John Ford (1586-1639) was a famous English poet and playwright of the Jacobean and Caroline eras. He was born in Ilsington, Devon in 1586. He studied at Exeter College Oxford, in 1601 and entered the Middle Temple in November 1602. Ford’s first published work was an elegy, he wrote on the Earl of Devonshire in Fame’s Memoria (1606). Before he started writing dramatic works, Ford wrote poems such as Christ Bloody Sweat (1613), and two prose essays published as pamphlets, The Golden Mean (1613) and A Line of Life (1620).
His first venture in dramatic work may well have been in the writing or revising of A Bad Beginning Makes a Good Ending, which was acted by the King’s Men at court in 1612-1613. However, he came to limelight with his collaborative work with Thomas Dekker and William Rowley, The Witch of Edmonton in 1621. He also collaborated with Dekker in The Sun’s Darling (1624), perhaps also in The Welsh Ambassador (1623), and in three other plays, now lost, of about the same date.
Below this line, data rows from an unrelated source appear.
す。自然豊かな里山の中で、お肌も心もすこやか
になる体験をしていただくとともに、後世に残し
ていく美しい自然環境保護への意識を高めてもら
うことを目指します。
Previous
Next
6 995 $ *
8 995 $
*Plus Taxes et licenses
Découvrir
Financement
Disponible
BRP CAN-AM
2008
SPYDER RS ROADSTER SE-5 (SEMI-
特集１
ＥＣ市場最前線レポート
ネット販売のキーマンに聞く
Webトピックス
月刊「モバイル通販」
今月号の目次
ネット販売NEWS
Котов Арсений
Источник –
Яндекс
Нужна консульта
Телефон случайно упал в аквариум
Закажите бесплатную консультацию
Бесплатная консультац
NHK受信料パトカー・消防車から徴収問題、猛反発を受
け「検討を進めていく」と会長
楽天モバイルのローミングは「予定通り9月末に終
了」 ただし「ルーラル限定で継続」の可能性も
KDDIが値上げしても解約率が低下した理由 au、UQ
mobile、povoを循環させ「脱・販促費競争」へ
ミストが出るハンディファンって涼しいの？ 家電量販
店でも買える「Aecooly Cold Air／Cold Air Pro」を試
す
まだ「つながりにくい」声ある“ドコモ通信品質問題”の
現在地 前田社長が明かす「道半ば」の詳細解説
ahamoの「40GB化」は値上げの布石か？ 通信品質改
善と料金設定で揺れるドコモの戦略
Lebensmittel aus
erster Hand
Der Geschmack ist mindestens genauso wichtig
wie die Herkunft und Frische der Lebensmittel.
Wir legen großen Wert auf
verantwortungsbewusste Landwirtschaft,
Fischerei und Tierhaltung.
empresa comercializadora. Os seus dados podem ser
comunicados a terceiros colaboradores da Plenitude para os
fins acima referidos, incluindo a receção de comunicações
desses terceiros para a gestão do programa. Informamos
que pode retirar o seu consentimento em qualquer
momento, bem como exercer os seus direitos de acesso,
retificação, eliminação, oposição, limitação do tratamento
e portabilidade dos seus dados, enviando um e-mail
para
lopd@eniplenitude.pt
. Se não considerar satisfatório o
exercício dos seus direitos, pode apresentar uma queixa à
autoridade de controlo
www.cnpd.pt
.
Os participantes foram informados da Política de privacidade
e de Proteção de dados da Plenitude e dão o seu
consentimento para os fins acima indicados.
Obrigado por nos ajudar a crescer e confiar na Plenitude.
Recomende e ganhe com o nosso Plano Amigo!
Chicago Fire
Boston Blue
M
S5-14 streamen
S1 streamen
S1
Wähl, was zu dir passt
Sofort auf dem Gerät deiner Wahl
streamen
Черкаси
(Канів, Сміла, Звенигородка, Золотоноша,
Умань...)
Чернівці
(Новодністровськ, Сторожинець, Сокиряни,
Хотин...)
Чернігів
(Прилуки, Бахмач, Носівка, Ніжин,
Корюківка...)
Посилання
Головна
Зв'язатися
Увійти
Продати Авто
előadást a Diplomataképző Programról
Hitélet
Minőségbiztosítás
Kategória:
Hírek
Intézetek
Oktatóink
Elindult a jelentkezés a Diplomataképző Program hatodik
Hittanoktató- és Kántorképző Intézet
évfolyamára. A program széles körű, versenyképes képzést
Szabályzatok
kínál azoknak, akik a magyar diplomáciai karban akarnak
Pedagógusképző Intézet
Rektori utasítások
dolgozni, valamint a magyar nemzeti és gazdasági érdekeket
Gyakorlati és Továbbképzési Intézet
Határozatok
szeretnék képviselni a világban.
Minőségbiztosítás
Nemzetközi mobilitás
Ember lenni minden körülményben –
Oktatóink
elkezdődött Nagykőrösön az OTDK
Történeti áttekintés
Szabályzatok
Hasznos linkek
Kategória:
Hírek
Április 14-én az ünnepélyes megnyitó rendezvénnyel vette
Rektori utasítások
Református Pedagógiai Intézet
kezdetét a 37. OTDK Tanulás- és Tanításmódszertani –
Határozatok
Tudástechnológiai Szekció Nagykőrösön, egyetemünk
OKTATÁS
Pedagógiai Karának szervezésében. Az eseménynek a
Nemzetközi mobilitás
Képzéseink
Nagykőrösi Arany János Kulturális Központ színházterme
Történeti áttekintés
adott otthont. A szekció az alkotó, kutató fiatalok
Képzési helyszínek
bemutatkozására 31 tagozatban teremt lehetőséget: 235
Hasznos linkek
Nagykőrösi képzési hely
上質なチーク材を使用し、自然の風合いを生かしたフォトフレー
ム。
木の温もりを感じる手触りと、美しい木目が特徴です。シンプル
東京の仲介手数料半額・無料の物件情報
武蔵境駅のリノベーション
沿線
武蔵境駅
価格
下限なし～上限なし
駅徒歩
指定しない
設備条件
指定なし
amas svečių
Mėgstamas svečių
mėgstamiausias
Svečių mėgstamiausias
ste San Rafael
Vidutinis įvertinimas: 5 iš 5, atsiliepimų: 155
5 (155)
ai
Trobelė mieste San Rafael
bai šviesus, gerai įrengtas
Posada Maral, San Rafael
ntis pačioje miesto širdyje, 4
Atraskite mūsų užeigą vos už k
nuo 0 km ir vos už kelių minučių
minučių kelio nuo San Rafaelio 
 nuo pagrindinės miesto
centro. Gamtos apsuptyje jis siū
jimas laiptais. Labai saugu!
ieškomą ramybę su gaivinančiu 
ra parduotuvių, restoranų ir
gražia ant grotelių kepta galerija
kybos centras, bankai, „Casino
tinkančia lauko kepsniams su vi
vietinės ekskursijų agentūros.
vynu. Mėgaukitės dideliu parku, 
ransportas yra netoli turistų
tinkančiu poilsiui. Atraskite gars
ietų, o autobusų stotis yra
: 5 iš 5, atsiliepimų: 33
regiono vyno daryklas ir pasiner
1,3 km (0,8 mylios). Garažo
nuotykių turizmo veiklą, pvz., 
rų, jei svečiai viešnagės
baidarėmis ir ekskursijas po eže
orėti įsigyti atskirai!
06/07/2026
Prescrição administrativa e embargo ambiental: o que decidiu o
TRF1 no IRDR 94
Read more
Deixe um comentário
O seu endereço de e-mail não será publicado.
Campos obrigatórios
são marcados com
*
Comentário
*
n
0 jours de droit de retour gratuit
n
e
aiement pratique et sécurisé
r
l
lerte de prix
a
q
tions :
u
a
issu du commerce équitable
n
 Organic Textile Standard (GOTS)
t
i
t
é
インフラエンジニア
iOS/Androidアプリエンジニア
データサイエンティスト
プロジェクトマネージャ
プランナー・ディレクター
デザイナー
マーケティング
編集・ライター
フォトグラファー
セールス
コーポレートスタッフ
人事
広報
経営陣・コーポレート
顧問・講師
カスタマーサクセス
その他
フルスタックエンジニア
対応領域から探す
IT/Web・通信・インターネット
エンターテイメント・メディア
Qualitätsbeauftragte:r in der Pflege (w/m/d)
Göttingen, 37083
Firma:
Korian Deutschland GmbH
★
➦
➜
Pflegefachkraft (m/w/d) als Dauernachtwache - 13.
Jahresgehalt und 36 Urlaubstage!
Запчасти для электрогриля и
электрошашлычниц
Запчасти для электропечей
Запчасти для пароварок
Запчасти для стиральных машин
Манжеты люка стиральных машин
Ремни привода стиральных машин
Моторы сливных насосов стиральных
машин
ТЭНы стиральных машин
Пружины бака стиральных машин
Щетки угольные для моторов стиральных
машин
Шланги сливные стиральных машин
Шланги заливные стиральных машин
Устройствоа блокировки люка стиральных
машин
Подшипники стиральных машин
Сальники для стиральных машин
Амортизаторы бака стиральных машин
The plays written by Ford by himself are The Broken Heart; The Lover’s Melancholy (1628); ’Tis Pity She’s a Whore; Perkin Warbeck; The Queen; The Fancies, Chaste and Noble; Love’s Sacrifice; and The Lady’s Trial (1638).His reputation as a playwright rests on the plays ‘Tis Pity She’s a Whore (1624) and The Broken Heart; The Lover’s Melancholy (1628). Revolving around the theme of incest, ‘Tis Pity She’s a Whore centers on the siblings Giovanni and Annabella, who insist on the rightness of their incestuous passion for each other, regardless of structures of religion, family and society. When Annabella is found to be pregnant, she agrees to marry her suitor Soranzo; the lovers’ secret is finally discovered, but Soranzo’s plan for revenge is outpaced by Giovanni’s murder of Annabella and then Soranzo, at the hands of whose hired killers Giovanni himself finally dies. The Broken Heart, on the other hand, depicts Penthea, a noble and virtuous heroine, who is forced by her brother to leave her love, Orgilus and marry Bassanes. Ford died in 1639.